I maneuvered behind him. Strangely, I felt him tense up. Thinking it was due to the pain, I gave him a vial of the mokkira’s potion, mixed from boiled down terruni leaves and mashed and fermented pova roots. Begalia would be better for the pain—at least for a Dakkari—but I didn’t have any on hand.
“Drink this,” I murmured, moving his hair away to drape over his front, exposing the expanse of his back. I felt him stiffen further. “What’s wrong?”
He took the vial from my fingertips but he didn’t move to drink it. He brought his knees up to his chest and draped his arms over the tops of them. Next to me, his tail flicked wildly, splattering drops of blood across the springy hill.
“I am not used to it anymore,” he finally told me, his voice gruff.
“Used to what?” I asked. “Getting slashed by ungira talons? This has happened before?”
He chuffed out a breath. He twirled the vial between his fingertips and the golden liquid flashed in the fire’s light.
“Having anyone at my back,” he said.
My fingers paused at the straps of his tunic, his words making my chest pinch, making some of my carefully curated detachment float away. Desperately, I tried to draw it back around me, like a shawl around my shoulders and a calming balm for my mind.
Once he left for Dothik, even before the Trials had happened, he always returned home changed. He started pulling away from his male peers that he’d trained with daily, from the childhood friends he’d grown up with. Everyone except me. Partly because…I suspected I didn’t let him pull away from me.
But his words just now revealed that he’d built up walls around himself too. Not just me.
I didn’t reply. I wasn’t even sure what I would say.
Tugging at the straps of his tunic, I released them and then took a sharp, slim blade from its sheath, one that my father had given me when the mokkira had taken me on as an apprentice. I used it to cut the tunic from his back and then slid the material down his arms and away.
The wreckage of his flesh met me.

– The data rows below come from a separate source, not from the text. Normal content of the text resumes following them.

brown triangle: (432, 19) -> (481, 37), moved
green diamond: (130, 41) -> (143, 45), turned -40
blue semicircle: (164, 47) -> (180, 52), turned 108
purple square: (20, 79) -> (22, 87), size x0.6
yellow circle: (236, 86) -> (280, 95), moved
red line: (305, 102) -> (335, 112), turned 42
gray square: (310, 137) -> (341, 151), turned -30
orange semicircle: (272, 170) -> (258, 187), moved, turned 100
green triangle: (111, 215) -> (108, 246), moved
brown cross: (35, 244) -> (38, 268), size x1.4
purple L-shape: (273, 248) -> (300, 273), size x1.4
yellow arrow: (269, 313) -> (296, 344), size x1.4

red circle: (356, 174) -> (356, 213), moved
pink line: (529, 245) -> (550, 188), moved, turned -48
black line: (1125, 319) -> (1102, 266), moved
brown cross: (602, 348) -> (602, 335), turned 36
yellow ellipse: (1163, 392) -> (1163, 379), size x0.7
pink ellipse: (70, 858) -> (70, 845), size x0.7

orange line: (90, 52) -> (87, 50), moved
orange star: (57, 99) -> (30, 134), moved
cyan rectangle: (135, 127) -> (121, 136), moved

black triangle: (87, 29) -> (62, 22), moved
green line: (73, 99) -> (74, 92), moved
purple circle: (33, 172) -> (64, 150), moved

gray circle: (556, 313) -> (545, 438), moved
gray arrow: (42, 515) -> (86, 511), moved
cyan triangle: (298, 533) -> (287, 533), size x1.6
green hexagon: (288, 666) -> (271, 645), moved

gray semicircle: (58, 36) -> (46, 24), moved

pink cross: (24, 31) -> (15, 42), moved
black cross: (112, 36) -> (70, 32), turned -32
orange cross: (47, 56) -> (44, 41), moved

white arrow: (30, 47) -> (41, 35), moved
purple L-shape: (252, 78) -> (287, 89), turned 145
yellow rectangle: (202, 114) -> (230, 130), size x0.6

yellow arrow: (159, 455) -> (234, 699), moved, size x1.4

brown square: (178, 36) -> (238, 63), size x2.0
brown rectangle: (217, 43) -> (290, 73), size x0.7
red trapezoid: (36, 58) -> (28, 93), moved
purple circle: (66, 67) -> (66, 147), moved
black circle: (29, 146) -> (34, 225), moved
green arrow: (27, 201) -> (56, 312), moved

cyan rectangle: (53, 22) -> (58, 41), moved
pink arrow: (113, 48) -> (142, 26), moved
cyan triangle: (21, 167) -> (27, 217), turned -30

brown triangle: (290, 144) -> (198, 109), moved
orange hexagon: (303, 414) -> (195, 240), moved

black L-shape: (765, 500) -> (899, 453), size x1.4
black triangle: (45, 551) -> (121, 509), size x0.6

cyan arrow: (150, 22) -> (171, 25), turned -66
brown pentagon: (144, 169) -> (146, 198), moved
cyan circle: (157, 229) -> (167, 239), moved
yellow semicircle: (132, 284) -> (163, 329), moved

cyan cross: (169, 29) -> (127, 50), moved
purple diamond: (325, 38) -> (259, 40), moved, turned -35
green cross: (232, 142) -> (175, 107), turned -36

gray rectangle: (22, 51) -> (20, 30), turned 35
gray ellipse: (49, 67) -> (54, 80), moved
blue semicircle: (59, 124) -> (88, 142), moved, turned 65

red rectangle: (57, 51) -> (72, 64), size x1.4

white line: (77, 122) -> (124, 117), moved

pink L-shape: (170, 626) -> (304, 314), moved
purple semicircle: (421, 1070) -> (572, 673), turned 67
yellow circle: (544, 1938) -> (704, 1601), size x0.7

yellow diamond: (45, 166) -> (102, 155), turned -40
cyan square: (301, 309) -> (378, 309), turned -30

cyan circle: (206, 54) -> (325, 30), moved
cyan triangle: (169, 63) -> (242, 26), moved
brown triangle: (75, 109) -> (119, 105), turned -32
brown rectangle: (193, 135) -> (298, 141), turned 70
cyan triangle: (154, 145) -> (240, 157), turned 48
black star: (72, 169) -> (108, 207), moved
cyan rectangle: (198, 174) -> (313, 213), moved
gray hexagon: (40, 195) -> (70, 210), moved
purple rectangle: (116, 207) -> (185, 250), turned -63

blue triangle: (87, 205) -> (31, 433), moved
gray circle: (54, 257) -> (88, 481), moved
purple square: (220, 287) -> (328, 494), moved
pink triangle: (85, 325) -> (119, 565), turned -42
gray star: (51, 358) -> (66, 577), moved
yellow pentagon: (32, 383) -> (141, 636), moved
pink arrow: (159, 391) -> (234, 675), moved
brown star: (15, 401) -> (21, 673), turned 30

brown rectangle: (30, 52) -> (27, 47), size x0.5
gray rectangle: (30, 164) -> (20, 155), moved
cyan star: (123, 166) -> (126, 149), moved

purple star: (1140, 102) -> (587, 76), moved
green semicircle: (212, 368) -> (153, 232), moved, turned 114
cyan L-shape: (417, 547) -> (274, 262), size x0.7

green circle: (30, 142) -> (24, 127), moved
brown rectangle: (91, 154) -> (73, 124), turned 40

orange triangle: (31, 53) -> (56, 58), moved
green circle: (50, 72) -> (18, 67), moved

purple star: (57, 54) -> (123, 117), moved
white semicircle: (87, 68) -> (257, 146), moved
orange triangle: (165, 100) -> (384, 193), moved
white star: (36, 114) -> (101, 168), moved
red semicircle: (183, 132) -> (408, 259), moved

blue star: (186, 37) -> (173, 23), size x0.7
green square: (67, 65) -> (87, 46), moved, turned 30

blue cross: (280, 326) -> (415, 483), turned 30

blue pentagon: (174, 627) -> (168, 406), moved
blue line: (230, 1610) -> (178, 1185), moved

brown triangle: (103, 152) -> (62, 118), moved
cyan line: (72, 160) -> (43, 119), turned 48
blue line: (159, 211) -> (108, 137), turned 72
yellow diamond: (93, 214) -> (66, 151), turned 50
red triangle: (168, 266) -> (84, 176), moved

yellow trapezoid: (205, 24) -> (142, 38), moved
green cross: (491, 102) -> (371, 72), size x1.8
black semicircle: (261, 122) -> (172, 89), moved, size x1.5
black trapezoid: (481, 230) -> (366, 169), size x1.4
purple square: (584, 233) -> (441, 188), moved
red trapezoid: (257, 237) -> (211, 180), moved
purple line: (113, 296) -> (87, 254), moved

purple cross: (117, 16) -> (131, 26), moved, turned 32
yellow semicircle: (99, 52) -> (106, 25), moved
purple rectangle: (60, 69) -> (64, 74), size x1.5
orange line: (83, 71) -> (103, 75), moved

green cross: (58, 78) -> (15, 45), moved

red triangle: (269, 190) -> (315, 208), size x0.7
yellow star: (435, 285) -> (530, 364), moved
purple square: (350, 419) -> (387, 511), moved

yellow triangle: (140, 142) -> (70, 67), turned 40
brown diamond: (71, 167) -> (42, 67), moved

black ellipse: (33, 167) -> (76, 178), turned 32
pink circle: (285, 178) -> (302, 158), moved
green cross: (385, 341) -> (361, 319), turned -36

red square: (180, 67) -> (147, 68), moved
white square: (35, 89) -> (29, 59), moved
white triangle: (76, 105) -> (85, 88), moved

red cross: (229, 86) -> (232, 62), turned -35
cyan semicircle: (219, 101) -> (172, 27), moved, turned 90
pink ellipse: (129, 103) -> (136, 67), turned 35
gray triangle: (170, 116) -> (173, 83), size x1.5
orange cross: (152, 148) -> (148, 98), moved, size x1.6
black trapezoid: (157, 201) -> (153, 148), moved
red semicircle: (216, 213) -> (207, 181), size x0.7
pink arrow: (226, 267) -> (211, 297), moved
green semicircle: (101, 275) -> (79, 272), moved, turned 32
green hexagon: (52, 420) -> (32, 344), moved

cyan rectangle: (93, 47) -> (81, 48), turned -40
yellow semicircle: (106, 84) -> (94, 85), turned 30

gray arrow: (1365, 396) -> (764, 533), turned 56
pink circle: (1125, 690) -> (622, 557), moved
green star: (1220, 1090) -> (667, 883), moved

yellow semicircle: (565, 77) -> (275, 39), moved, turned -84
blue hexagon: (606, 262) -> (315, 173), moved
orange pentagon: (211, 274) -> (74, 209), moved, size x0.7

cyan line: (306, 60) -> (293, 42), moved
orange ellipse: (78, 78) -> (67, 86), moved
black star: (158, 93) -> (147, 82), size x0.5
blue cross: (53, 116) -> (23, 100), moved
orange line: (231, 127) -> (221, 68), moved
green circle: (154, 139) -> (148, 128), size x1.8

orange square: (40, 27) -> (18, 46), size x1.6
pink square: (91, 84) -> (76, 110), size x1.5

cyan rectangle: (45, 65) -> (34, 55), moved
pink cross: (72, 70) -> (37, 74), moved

But it wasn’t the ungira wound that momentarily made me freeze, that made burning horror rush up my throat, the bile stinging it.
It was his Vorakkar markings.
Hundreds of whipping scars, some long—running from his shoulder blades to his tail—some short, though they looked deeper.
In my mind, I knew this was a mark all Vorakkars wore. The last test of the Trials in Dothik. Only the strongest survived and I never had any doubt that Kiran would.
But to see it…knowing the pain that the whipping marks would have caused, knowing the burning agony that Kiran must’ve endured, knowing that he’d always been meant for this pain…
It ripped my feeling of detachment clean away until my hands trembled and I had to focus on breathing through my nostrils.
One breath in, one breath out.
“I never wanted you to see them,” came his guttural rasp.
His words jolted me from my stupor and I swallowed, my eyes tracking to the ungira wound, the wound I could heal.
He’d never wanted me to see the scars?
His words were strangely…vulnerable. Intimate.
They shook something in me. Grabbed at my heart that had been broken and haphazardly patched together again. His words threatened all the hard work I’d done to forget him and forget the overwhelming feelings he’d always stirred in me.
Earlier that morning, he’d threatened to make me remember the girl I once was. His seffi.
I had almost laughed in his face. But now…
Now, I began to fear that he might manifest that girl back into existence. At least the memory of her.
Nik, I thought, snapping back the warmth that had begun to spread.
I grappled for control and I looked away from his back, down to my travel sack of supplies. I laid out everything I would need next to me in even rows and then snagged the water skin.
His body stiffened when I poured the water down his back. It wasn’t boiled but I needed to see the depth of the wound.
My lips pressed together. The cut was deep. I would need to stitch the line of it down the entirety of his back and make sure infection didn’t take root.